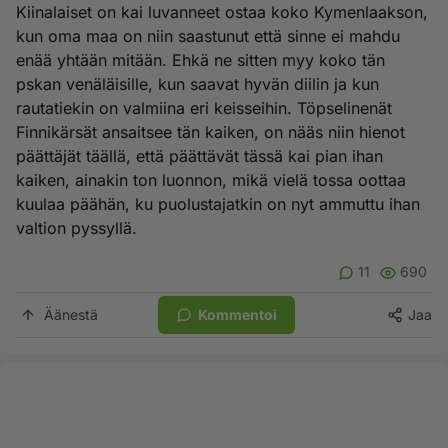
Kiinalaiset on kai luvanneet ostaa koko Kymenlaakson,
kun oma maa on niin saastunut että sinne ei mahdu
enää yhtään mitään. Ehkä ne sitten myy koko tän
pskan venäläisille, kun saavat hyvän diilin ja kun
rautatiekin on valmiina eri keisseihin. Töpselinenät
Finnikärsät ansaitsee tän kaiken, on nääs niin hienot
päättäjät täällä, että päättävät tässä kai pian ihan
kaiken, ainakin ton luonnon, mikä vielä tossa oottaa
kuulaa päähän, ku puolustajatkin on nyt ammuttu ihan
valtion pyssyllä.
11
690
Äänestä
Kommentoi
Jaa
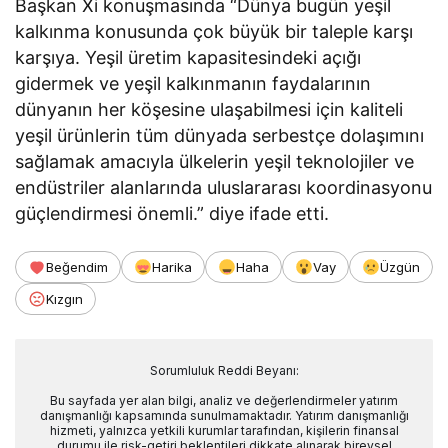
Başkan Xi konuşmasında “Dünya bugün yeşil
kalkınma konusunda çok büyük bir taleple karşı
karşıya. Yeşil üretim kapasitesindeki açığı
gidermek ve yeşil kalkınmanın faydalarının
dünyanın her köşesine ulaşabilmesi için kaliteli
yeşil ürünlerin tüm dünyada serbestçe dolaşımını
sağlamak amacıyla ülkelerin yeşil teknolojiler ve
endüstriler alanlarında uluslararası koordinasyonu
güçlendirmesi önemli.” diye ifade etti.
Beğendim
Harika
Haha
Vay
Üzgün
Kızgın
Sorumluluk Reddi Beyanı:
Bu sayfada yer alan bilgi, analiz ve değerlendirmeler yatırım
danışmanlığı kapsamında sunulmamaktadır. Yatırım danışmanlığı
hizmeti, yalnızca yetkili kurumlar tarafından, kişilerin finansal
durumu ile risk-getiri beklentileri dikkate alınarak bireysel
========
ABOUT THIS EXERCISE: Pictures do not go in the copy; print every entry exactly as it stands.

OUTPUT OF THE EXERCISE:
Kiinalaiset on kai luvanneet ostaa koko Kymenlaakson,
kun oma maa on niin saastunut että sinne ei mahdu
enää yhtään mitään. Ehkä ne sitten myy koko tän
pskan venäläisille, kun saavat hyvän diilin ja kun
rautatiekin on valmiina eri keisseihin. Töpselinenät
Finnikärsät ansaitsee tän kaiken, on nääs niin hienot
päättäjät täällä, että päättävät tässä kai pian ihan
kaiken, ainakin ton luonnon, mikä vielä tossa oottaa
kuulaa päähän, ku puolustajatkin on nyt ammuttu ihan
valtion pyssyllä.
11
690
Äänestä
Kommentoi
Jaa
Başkan Xi konuşmasında “Dünya bugün yeşil
kalkınma konusunda çok büyük bir taleple karşı
karşıya. Yeşil üretim kapasitesindeki açığı
gidermek ve yeşil kalkınmanın faydalarının
dünyanın her köşesine ulaşabilmesi için kaliteli
yeşil ürünlerin tüm dünyada serbestçe dolaşımını
sağlamak amacıyla ülkelerin yeşil teknolojiler ve
endüstriler alanlarında uluslararası koordinasyonu
güçlendirmesi önemli.” diye ifade etti.
Beğendim
Harika
Haha
Vay
Üzgün
Kızgın
Sorumluluk Reddi Beyanı:
Bu sayfada yer alan bilgi, analiz ve değerlendirmeler yatırım
danışmanlığı kapsamında sunulmamaktadır. Yatırım danışmanlığı
hizmeti, yalnızca yetkili kurumlar tarafından, kişilerin finansal
durumu ile risk-getiri beklentileri dikkate alınarak bireysel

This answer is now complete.